Figure out how many lines in these records contain "Street". Only the number belongs in the reply.

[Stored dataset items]
========================================

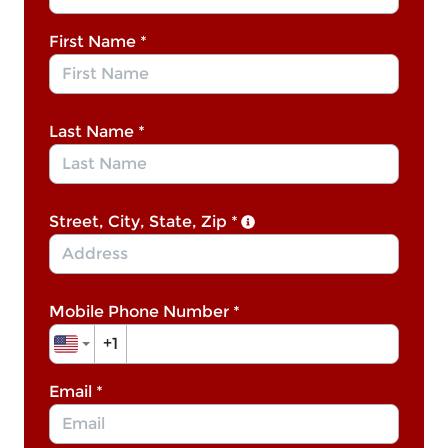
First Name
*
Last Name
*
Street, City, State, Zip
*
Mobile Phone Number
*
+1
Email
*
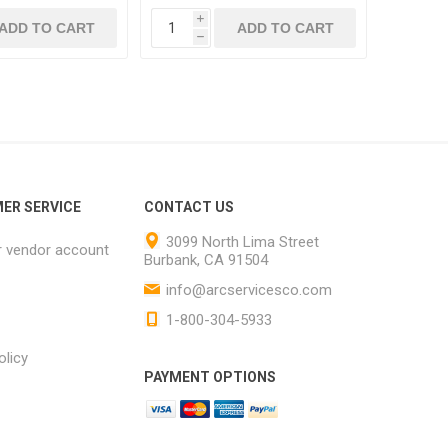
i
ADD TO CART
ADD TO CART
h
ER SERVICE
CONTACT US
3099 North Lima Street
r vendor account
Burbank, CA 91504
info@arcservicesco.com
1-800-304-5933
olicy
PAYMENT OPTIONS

========================================

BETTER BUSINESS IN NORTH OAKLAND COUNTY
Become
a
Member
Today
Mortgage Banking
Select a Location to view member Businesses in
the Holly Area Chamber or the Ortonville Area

========================================

> **Task answer**: 2